1. Background
Suicide is a critical public health challenge globally, threatening lives and impacting families and communities (1) The World Health Organization (WHO) identifies suicide as a leading cause of death among youth, particularly in regions with socioeconomic challenges (2, 3).
In Iran, suicide patterns vary significantly by province. Ilam province, however, presents a critical case study. As a border region, it faces a distinct combination of severe economic deprivation, one of the nation's highest unemployment rates, and unique socio-cultural pressures rooted in its tribal structures and border dynamics. This specific context has resulted in Ilam consistently reporting one of the highest suicide mortality rates in the country (4), rendering national-level prevention strategies insufficient and creating an urgent need for a localized, evidence-based risk model. Recent data from the Legal Medicine Organization confirm an alarming upward trend in Ilam (5), raising serious concerns for policymakers and healthcare providers (6). This trend suggests that current preventive measures are insufficient (7) and reflects a complex interplay of individual, structural, and social factors, including high rates of poverty, unemployment, and inadequate mental health services, which create a distinct risk environment not fully captured by national-level data (8, 9).
Previous regional research has often been limited to descriptive epidemiology, such as studying suicide by specific methods (10), lacking comprehensive models that integrate clinical and socioeconomic factors. Although some efforts have been made to document suicide causes (11), a critical gap remains in developing predictive tools for risk stratification. Furthermore, most existing risk models, often developed in Western or other Iranian contexts (12), may possess limited external validity in deprived regions like Ilam. They frequently fail to account for local cultural constructs and social stigma. Therefore, there is an urgent clinical and public health imperative to move beyond descriptive analysis and develop a predictive model tailored to the specific context of Ilam province.
2. Objectives
This study has two primary objectives. First, to determine the current incidence rate of fatal suicide in Ilam province. Second, to develop and validate a multivariable predictive model capable of identifying the most significant local risk factors. The ultimate goal is to provide a practical, evidence-based tool for primary healthcare providers to facilitate early risk stratification and guide targeted preventive strategies.
3. Methods
This retrospective case-control study investigated all confirmed fatal suicide cases among residents of Ilam province, as registered by the Legal Medicine Organization between June 2024 and June 2025. A census approach was used for cases. A control group was selected from the same source population. For each case, two controls who were alive during the study period were selected using frequency matching based on gender and age group (5-year strata). Frequency matching was performed solely on gender and 5‑year age strata. Controls were selected from the same source population and were not excluded based on psychiatric history or other medical conditions, in order to minimize the risk of selection bias and ensure representativeness of the general population. The final sample included 112 cases and 208 controls.
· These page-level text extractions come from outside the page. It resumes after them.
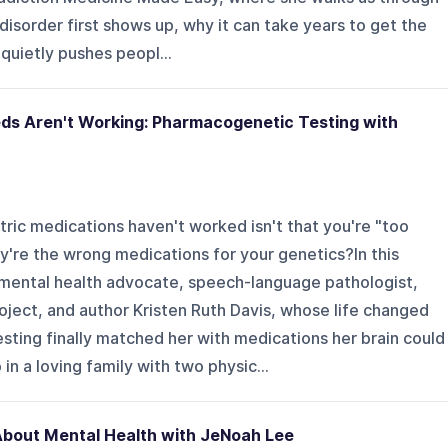
I disorder first shows up, why it can take years to get the
quietly pushes peopl...
eds Aren't Working: Pharmacogenetic Testing with
tric medications haven't worked isn't that you're "too
y're the wrong medications for your genetics?In this
 mental health advocate, speech-language pathologist,
oject, and author Kristen Ruth Davis, whose life changed
ting finally matched her with medications her brain could
in a loving family with two physic...
About Mental Health with JeNoah Lee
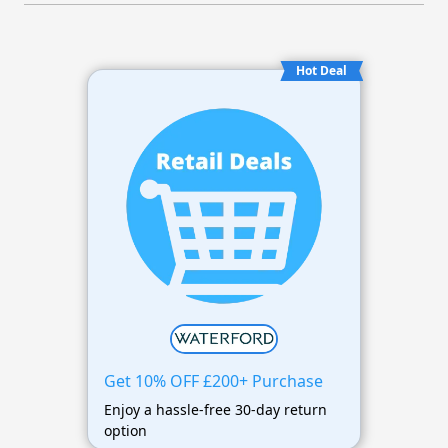
Hot Deal
Get 10% OFF £200+ Purchase
Enjoy a hassle-free 30-day return
option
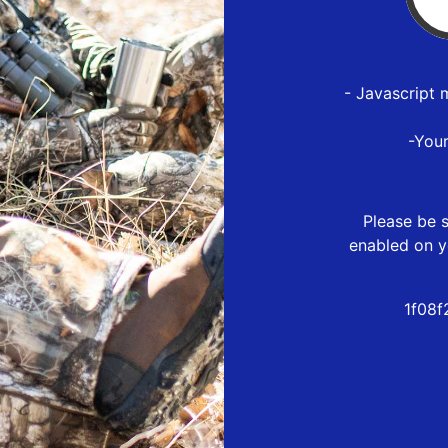
- Javascript 
-You
Please be s
enabled on y
1f08f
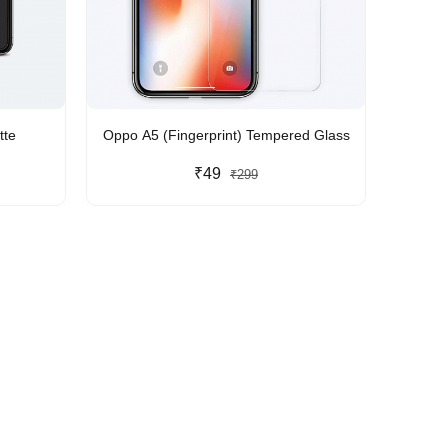
tte
Oppo A5 (Fingerprint) Tempered Glass
₹49
₹299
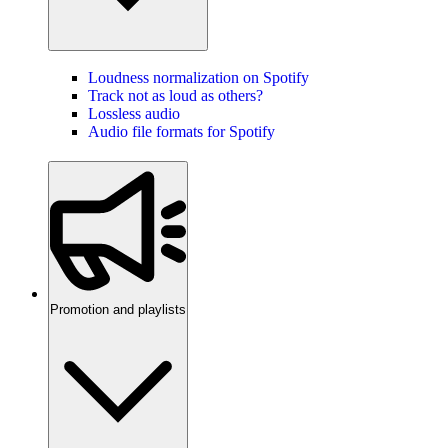
Loudness normalization on Spotify
Track not as loud as others?
Lossless audio
Audio file formats for Spotify
Promotion and playlists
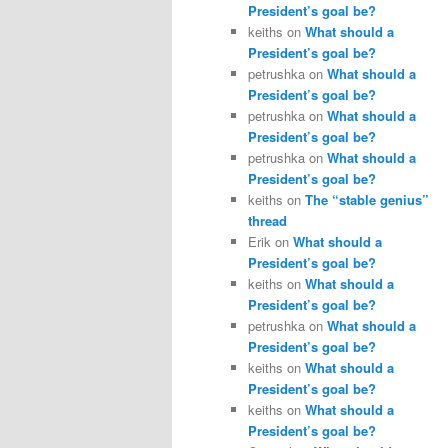
President’s goal be?
keiths
on
What should a
President’s goal be?
petrushka
on
What should a
President’s goal be?
petrushka
on
What should a
President’s goal be?
petrushka
on
What should a
President’s goal be?
keiths
on
The “stable genius”
thread
Erik
on
What should a
President’s goal be?
keiths
on
What should a
President’s goal be?
petrushka
on
What should a
President’s goal be?
keiths
on
What should a
President’s goal be?
keiths
on
What should a
President’s goal be?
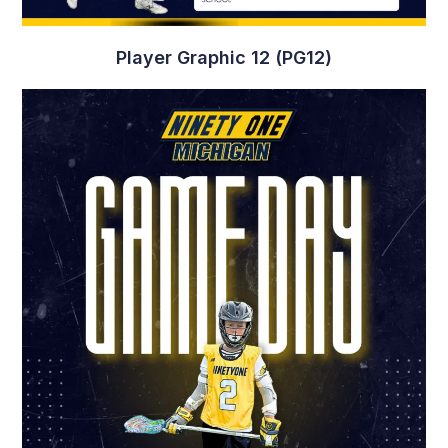
Player Graphic 12 (PG12)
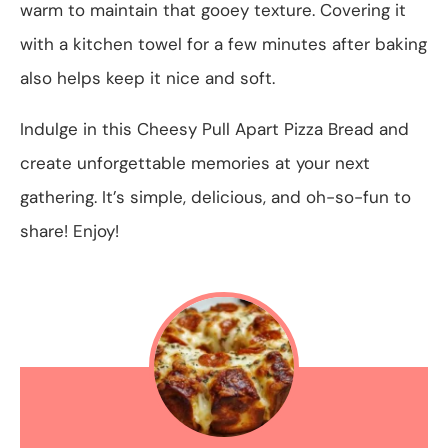
warm to maintain that gooey texture. Covering it
with a kitchen towel for a few minutes after baking
also helps keep it nice and soft.
Indulge in this Cheesy Pull Apart Pizza Bread and
create unforgettable memories at your next
gathering. It’s simple, delicious, and oh-so-fun to
share! Enjoy!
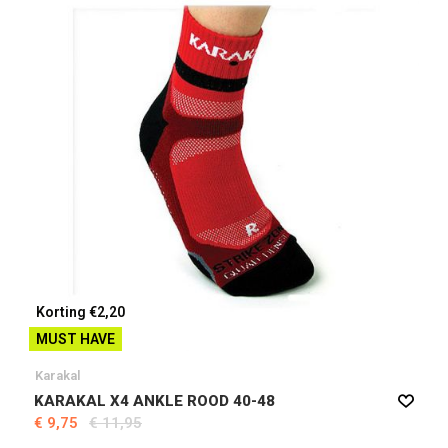
Korting €2,20
MUST HAVE
Karakal
KARAKAL X4 ANKLE ROOD 40-48
€ 9,75
€ 11,95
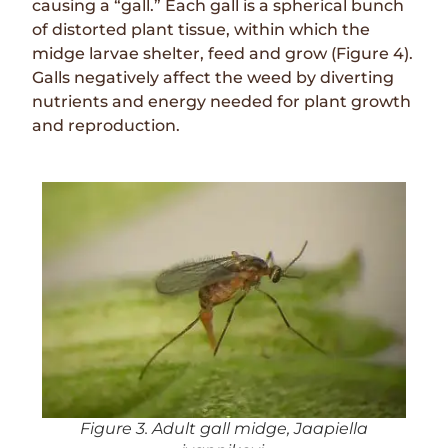
causing a “gall.” Each gall is a spherical bunch
of distorted plant tissue, within which the
midge larvae shelter, feed and grow (Figure 4).
Galls negatively affect the weed by diverting
nutrients and energy needed for plant growth
and reproduction.
Figure 3. Adult gall midge, Jaapiella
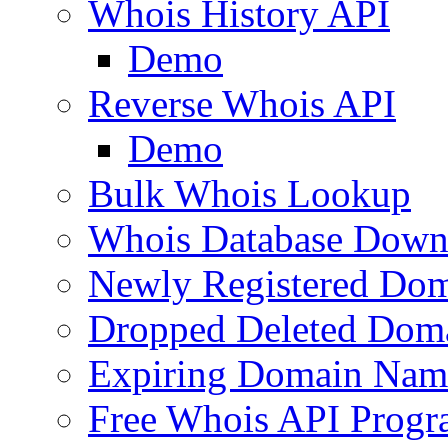
Whois History API
Demo
Reverse Whois API
Demo
Bulk Whois Lookup
Whois Database Down
Newly Registered Dom
Dropped Deleted Dom
Expiring Domain Nam
Free Whois API Prog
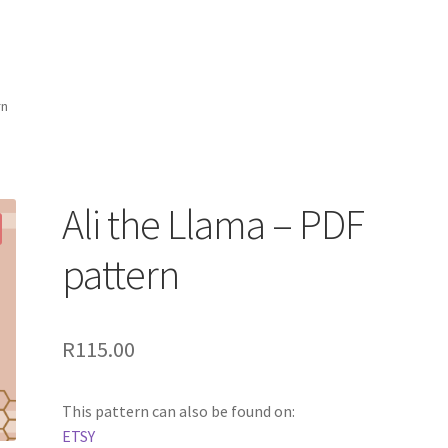
rn
Ali the Llama – PDF
pattern
R
115.00
This pattern can also be found on:
ETSY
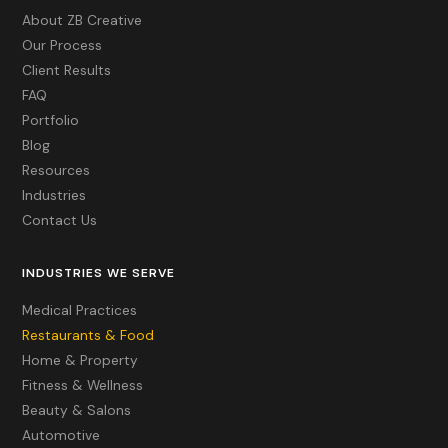
About ZB Creative
Our Process
Client Results
FAQ
Portfolio
Blog
Resources
Industries
Contact Us
INDUSTRIES WE SERVE
Medical Practices
Restaurants & Food
Home & Property
Fitness & Wellness
Beauty & Salons
Automotive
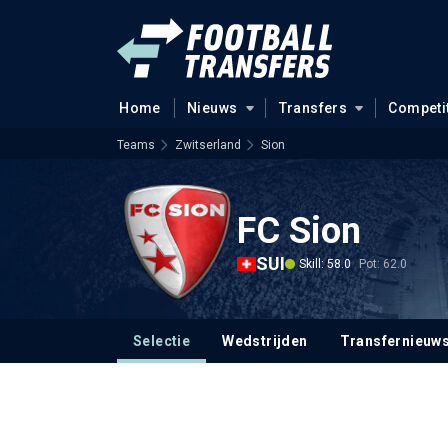
Home
Nieuws
Transfers
Competi
Teams
Zwitserland
Sion
FC Sion
SUI
Skill: 58.0
Pot: 62.0
Selectie
Wedstrijden
Transfernieuw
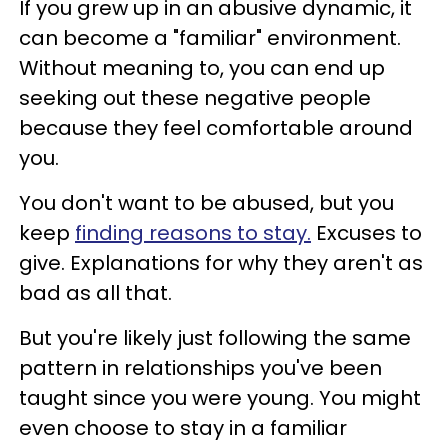
If you grew up in an abusive dynamic, it
can become a "familiar" environment.
Without meaning to, you can end up
seeking out these negative people
because they feel comfortable around
you.
You don't want to be abused, but you
keep
finding reasons to stay.
Excuses to
give. Explanations for why they aren't as
bad as all that.
But you're likely just following the same
pattern in relationships you've been
taught since you were young. You might
even choose to stay in a familiar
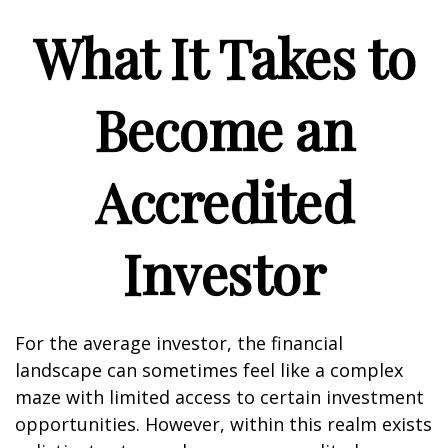
What It Takes to
Become an
Accredited
Investor
For the average investor, the financial
landscape can sometimes feel like a complex
maze with limited access to certain investment
opportunities. However, within this realm exists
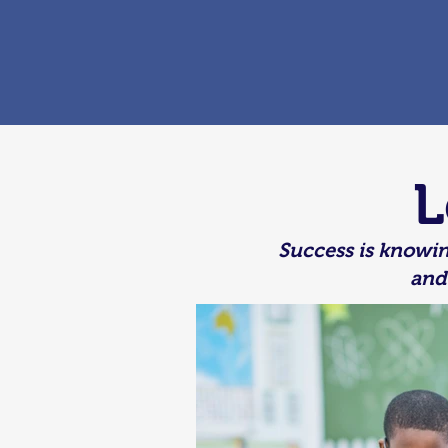
L
Success is knowin
and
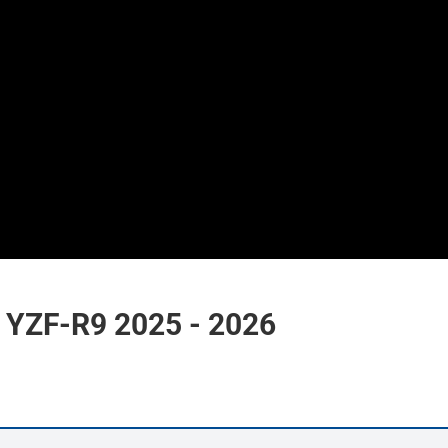
YZF-R9 2025 - 2026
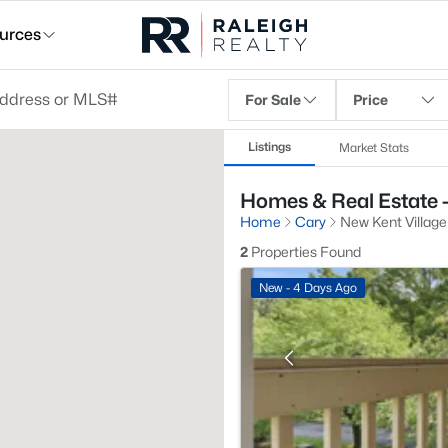
urces
For Sale
Price
Listings
Market Stats
Homes & Real Estate -
Home
Cary
New Kent Village
2
Properties Found
New - 4 Days Ago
Data on demographic, socioeconomic, and clinical variables were extracted from standardized post-mortem files maintained by the Legal Medicine Organization for all cases, and from the SIB-based Primary Health Care Information System (PHC/HIS) for controls. Both datasets were independently retrieved by two trained research assistants under the supervision of the principal investigator, using a standardized checklist to ensure consistency and comparability between groups.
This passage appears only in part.